The geophysical interpretation of some key subsurface geological horizons can significantly change through time, due to different interpreters and new or reprocessed geophysical data. As such, the resulting structural maps can change accordingly. Retracing and understanding such evolution in the interpretation is very valuable for any geologist new to the field. Unfortunately, it can be peculiarly time-consuming as the various structural maps are scattered in a large number of unstructured documents of diverse types. Automatic extraction of these maps, together with the associated information, can improve the efficiency of operational workflows and help professionals save time for more advanced and higher-value activities in their daily work.
Our main objective is to present an end-to-end workflow to automate the extraction of images of interest and the associated information in geoscience documents, and its application on an operational case-study provided by an energy resources company.
We developed an integrated workflow to automate the extraction of images of interest and the associated information in geoscience documents.

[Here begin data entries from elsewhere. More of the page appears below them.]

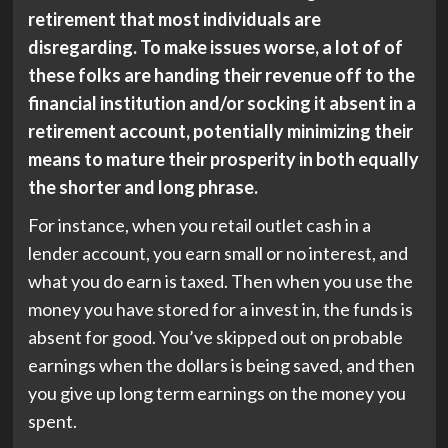
retirement that most individuals are
disregarding. To make issues worse, a lot of of
these folks are handing their revenue off to the
financial institution and/or socking it absent in a
retirement account, potentially minimizing their
means to mature their prosperity in both equally
the shorter and long phrase.
For instance, when you retail outlet cash in a
lender account, you earn small or no interest, and
what you do earn is taxed. Then when you use the
money you have stored for a invest in, the funds is
absent for good. You’ve skipped out on probable
earnings when the dollars is being saved, and then
you give up long term earnings on the money you
spent.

The implemented workflow relies on a combination of free Python packages for Natural Language Processing, Computer Vision, Optical Character Recognition and Machine Learning. This workflow was applied on a case study using data from an oil field operated by Vermilion Energy, in South-West of France.
More than 90% of the relevant images and related information were extracted from the database. Besides, the whole automated process lasted only 5 hours instead of several weeks of manual work. This illustrates the enormous gains in operational efficiency which can be unlocked with such approaches, further increased by the possibility to explore the information extracted with an interactive web interface.
The proposed workflow is not limited to the use case presented, and it can be applied with minimal adjustment to any kind of information extraction within large knowledge bases.